My C: Drive text is colored blue instead of black, and some folders inside of my C: drive are also blue instead of black. Anybody have any idea why this is?


----------



## justpassingby (Mar 11, 2007)

*Re: Blue Folder Names*

Hi Ascendancy !

Blue font files are encrypted (not very likely) or compressed files. It's a feature of the NTFS file system used by XP.

Right-click the c: drive and go to properties. Is the "compress the drive to save disk space" box checked ?

Blue files can also appear if you run disk cleanup and choose to "compress old files".

There's no problem having your files compressed, you can still access them but it'll take a little more time since Windows will have to decompress them when you'll need those files (you won't see much difference on accessing one single file though). But if there's a program you haven't used for 50 days (default value used by disk cleanup to say a file is "old") you may find it takes a bit longer to load when you'll eventually re-use it after running disk cleanup with the aforementioned option 'cause all its files will have been compressed.

It's yours to decide whether you want more free space or applications that load quicker. IMHO, the gain of space is not big enough compared to the loss of performances and I never check the "compress old files" box when I run disk cleanup.
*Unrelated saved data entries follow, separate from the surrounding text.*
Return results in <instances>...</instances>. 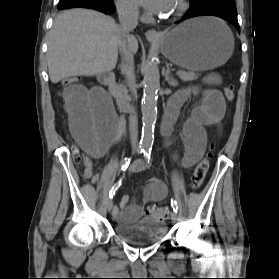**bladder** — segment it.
<instances>
[{
  "instance_id": "obj_1",
  "label": "bladder",
  "mask_w": 279,
  "mask_h": 279,
  "mask_svg": "<svg viewBox=\"0 0 279 279\" xmlns=\"http://www.w3.org/2000/svg\"><path fill=\"white\" fill-rule=\"evenodd\" d=\"M114 232L118 238L128 244L150 245L165 237L167 224L163 220L144 217L132 225L116 223Z\"/></svg>"
}]
</instances>
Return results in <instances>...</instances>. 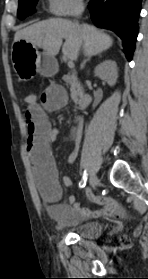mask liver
I'll return each mask as SVG.
<instances>
[{
  "label": "liver",
  "instance_id": "1",
  "mask_svg": "<svg viewBox=\"0 0 148 279\" xmlns=\"http://www.w3.org/2000/svg\"><path fill=\"white\" fill-rule=\"evenodd\" d=\"M63 39L65 43L62 46ZM25 40L42 48L46 54L54 57L61 46L62 53L70 60H77L82 47L86 56L97 55L112 46V38L90 25L75 24L66 19H49L32 24L15 33L14 41Z\"/></svg>",
  "mask_w": 148,
  "mask_h": 279
}]
</instances>
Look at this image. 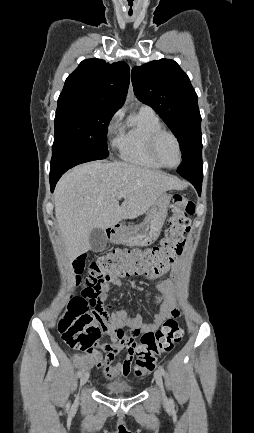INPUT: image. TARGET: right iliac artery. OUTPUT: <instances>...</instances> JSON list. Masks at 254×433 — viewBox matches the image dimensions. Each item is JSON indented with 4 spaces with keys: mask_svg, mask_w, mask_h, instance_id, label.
Here are the masks:
<instances>
[{
    "mask_svg": "<svg viewBox=\"0 0 254 433\" xmlns=\"http://www.w3.org/2000/svg\"><path fill=\"white\" fill-rule=\"evenodd\" d=\"M82 375V370H79L78 372H77V377H80Z\"/></svg>",
    "mask_w": 254,
    "mask_h": 433,
    "instance_id": "1",
    "label": "right iliac artery"
}]
</instances>
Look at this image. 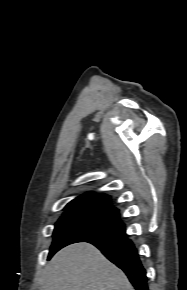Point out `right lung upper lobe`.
Segmentation results:
<instances>
[{"instance_id":"right-lung-upper-lobe-1","label":"right lung upper lobe","mask_w":187,"mask_h":290,"mask_svg":"<svg viewBox=\"0 0 187 290\" xmlns=\"http://www.w3.org/2000/svg\"><path fill=\"white\" fill-rule=\"evenodd\" d=\"M92 208V209H103L114 212L118 215V210L113 208L110 204V197L107 195H97L93 193L83 194L70 203L64 208L65 211Z\"/></svg>"}]
</instances>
If you want, you can decompress all those compressed files and folders using the compact command. See this link :
http://pubs.logicalexpressions.com/Pub0009/LPMArticle.asp?ID=648
But make sure you have enough free room on your drive before you do that (you'll need at least as much free space that the space currently used on the drive if the whole drive is compressed).


----------



## Ascendancy (Jul 19, 2006)

*Re: Blue Folder Names*

Yup, that box was checked, and un-checking it fixed the problem. And I had noticed that a lot of things took a while to open, so I am glad that you told me about why they were blue. Thanks for your help.


----------



## Salis Dogar (Feb 26, 2009)

Thansk to all u guys as i was also suffering same problem... solution has helped me in very easy manner... Thanks

i'll be looking forward for new findings too...


----------



## Salis Dogar (Feb 26, 2009)

Thanks to all u guys as i was also suffering same problem... solution has helped me in very easy manner... Thanks

i'll be looking forward for new findings too... :wave:


----------